— PROBLEM DESCRIPTION —
Please reproduce the records below exactly, omitting any pictures they contain.

— SOURCE INFORMATION —
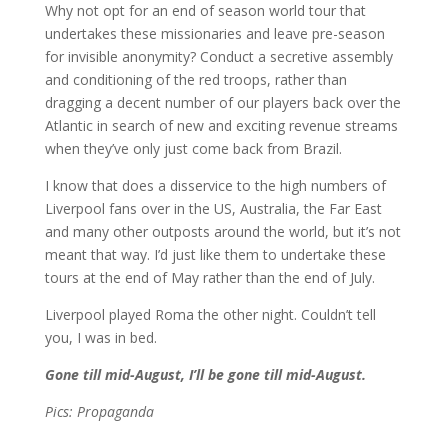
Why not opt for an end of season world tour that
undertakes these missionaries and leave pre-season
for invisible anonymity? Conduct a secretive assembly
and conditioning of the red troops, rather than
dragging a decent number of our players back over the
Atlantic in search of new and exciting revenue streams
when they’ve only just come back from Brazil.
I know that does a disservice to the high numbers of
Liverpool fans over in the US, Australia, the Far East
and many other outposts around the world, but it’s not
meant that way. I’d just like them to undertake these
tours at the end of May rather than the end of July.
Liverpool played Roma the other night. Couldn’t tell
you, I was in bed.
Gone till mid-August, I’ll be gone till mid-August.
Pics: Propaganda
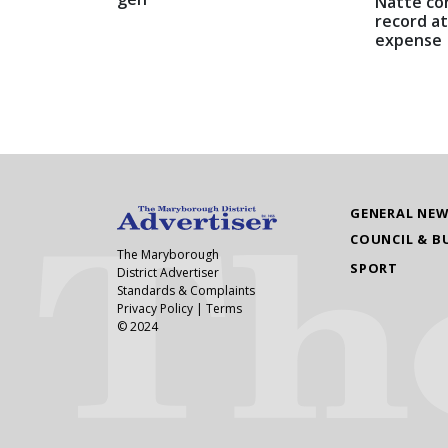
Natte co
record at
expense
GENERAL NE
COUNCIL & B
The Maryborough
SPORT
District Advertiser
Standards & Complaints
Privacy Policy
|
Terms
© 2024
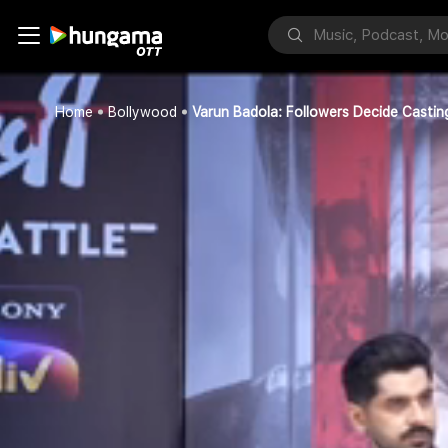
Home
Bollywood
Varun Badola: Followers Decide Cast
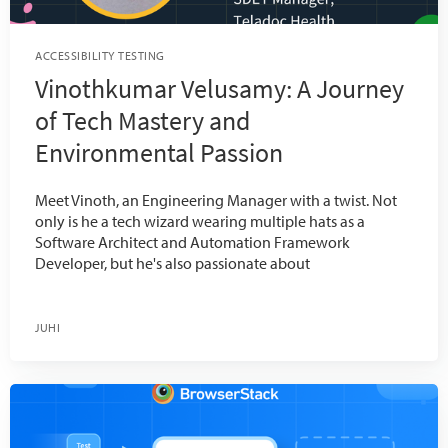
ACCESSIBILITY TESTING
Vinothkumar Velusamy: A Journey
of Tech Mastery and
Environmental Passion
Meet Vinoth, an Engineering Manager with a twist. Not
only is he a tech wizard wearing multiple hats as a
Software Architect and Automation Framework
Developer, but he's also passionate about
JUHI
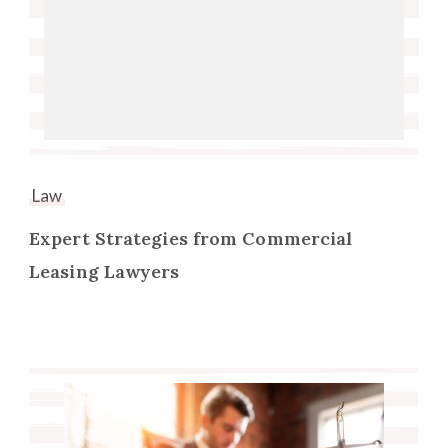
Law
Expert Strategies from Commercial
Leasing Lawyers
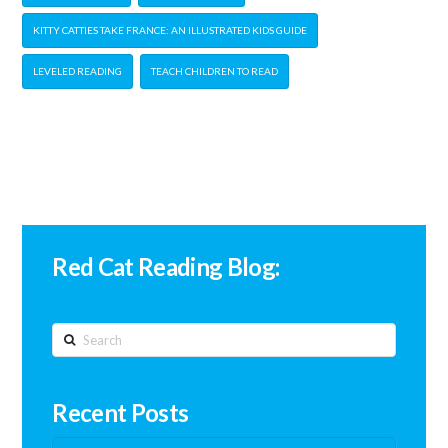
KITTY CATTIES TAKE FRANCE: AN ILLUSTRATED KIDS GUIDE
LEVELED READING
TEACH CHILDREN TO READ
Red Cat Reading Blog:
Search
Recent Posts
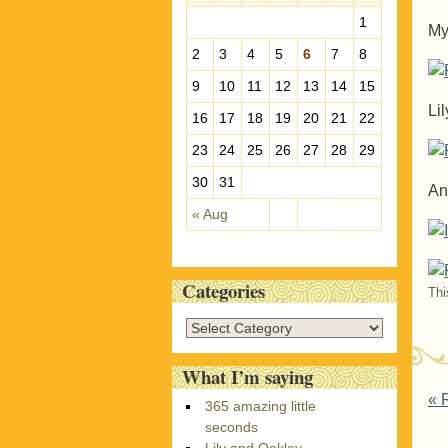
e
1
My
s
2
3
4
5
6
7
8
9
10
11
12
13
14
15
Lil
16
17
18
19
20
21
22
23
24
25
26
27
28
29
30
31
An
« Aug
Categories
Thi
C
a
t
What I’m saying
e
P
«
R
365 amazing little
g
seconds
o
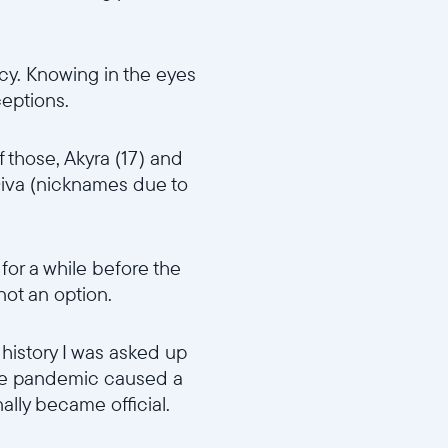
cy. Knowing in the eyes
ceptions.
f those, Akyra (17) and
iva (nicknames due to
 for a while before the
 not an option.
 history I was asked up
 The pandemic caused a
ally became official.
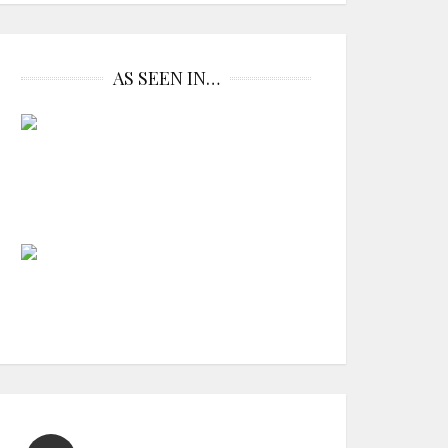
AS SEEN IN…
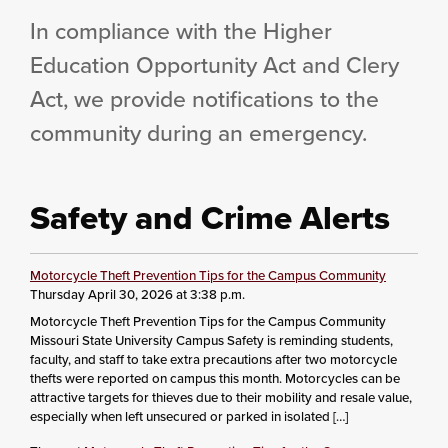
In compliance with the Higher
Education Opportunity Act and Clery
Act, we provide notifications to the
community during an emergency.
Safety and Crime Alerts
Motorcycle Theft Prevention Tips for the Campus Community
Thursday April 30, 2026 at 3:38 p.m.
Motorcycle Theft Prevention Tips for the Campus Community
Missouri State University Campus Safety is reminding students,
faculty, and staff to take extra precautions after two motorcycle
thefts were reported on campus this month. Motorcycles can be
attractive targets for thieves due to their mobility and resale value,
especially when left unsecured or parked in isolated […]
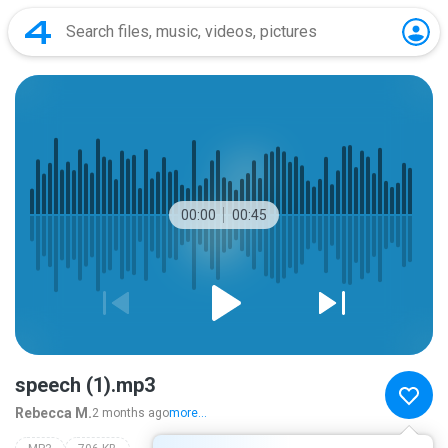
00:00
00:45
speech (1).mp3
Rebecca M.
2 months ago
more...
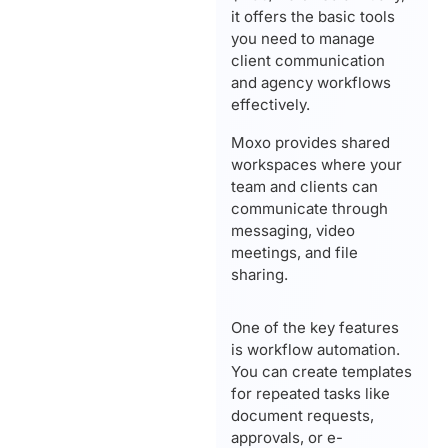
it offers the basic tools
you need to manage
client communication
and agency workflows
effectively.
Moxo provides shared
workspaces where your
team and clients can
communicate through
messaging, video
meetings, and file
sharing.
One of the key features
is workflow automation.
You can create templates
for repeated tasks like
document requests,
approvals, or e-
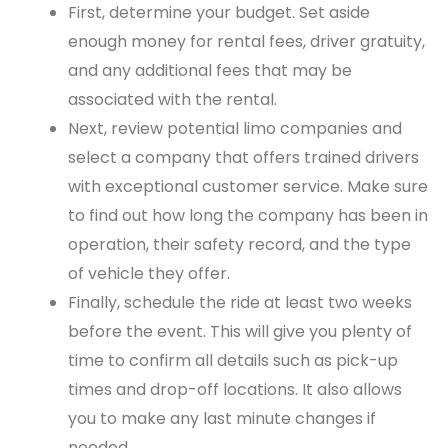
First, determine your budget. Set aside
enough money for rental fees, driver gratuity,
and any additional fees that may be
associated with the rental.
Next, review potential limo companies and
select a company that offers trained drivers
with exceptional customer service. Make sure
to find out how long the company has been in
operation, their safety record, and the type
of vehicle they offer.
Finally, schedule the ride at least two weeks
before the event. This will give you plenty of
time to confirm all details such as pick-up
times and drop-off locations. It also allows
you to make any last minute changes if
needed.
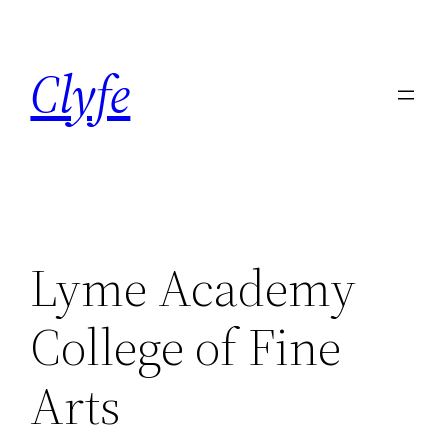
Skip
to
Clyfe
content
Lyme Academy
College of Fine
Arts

— SOLUTION —
Why not opt for an end of season world tour that
undertakes these missionaries and leave pre-season
for invisible anonymity? Conduct a secretive assembly
and conditioning of the red troops, rather than
dragging a decent number of our players back over the
Atlantic in search of new and exciting revenue streams
when they’ve only just come back from Brazil.
I know that does a disservice to the high numbers of
Liverpool fans over in the US, Australia, the Far East
and many other outposts around the world, but it’s not
meant that way. I’d just like them to undertake these
tours at the end of May rather than the end of July.
Liverpool played Roma the other night. Couldn’t tell
you, I was in bed.
Gone till mid-August, I’ll be gone till mid-August.
Pics: Propaganda
Natte co
record at
expense
GENERAL NE
COUNCIL & B
The Maryborough
SPORT
District Advertiser
Standards & Complaints
Privacy Policy
|
Terms
© 2024
Home
Bollywood
Varun Badola: Followers Decide Cast
ACCESSIBILITY TESTING
Vinothkumar Velusamy: A Journey
of Tech Mastery and
Environmental Passion
Meet Vinoth, an Engineering Manager with a twist. Not
only is he a tech wizard wearing multiple hats as a
Software Architect and Automation Framework
Developer, but he's also passionate about
JUHI
Law
Expert Strategies from Commercial
Leasing Lawyers
KITTY CATTIES TAKE FRANCE: AN ILLUSTRATED KIDS GUIDE
LEVELED READING
TEACH CHILDREN TO READ
Red Cat Reading Blog:
Search
Recent Posts
e
1
My
s
2
3
4
5
6
7
8
9
10
11
12
13
14
15
Lil
16
17
18
19
20
21
22
23
24
25
26
27
28
29
30
31
An
« Aug
Categories
Thi
C
a
t
What I’m saying
e
P
«
R
365 amazing little
g
seconds
o
cy. Knowing in the eyes
ceptions.
f those, Akyra (17) and
iva (nicknames due to
 for a while before the
 not an option.
 history I was asked up
 The pandemic caused a
ally became official.
AS SEEN IN…
In compliance with the Higher
Education Opportunity Act and Clery
Act, we provide notifications to the
community during an emergency.
Safety and Crime Alerts
Motorcycle Theft Prevention Tips for the Campus Community
Thursday April 30, 2026 at 3:38 p.m.
Motorcycle Theft Prevention Tips for the Campus Community
Missouri State University Campus Safety is reminding students,
faculty, and staff to take extra precautions after two motorcycle
thefts were reported on campus this month. Motorcycles can be
attractive targets for thieves due to their mobility and resale value,
especially when left unsecured or parked in isolated […]
00:00
00:45
speech (1).mp3
Rebecca M.
2 months ago
more...
it offers the basic tools
you need to manage
client communication
and agency workflows
effectively.
Moxo provides shared
workspaces where your
team and clients can
communicate through
messaging, video
meetings, and file
sharing.
One of the key features
is workflow automation.
You can create templates
for repeated tasks like
document requests,
approvals, or e-
First, determine your budget. Set aside
enough money for rental fees, driver gratuity,
and any additional fees that may be
associated with the rental.
Next, review potential limo companies and
select a company that offers trained drivers
with exceptional customer service. Make sure
to find out how long the company has been in
operation, their safety record, and the type
of vehicle they offer.
Finally, schedule the ride at least two weeks
before the event. This will give you plenty of
time to confirm all details such as pick-up
times and drop-off locations. It also allows
you to make any last minute changes if
needed.
Skip
to
Clyfe
content
Lyme Academy
College of Fine
Arts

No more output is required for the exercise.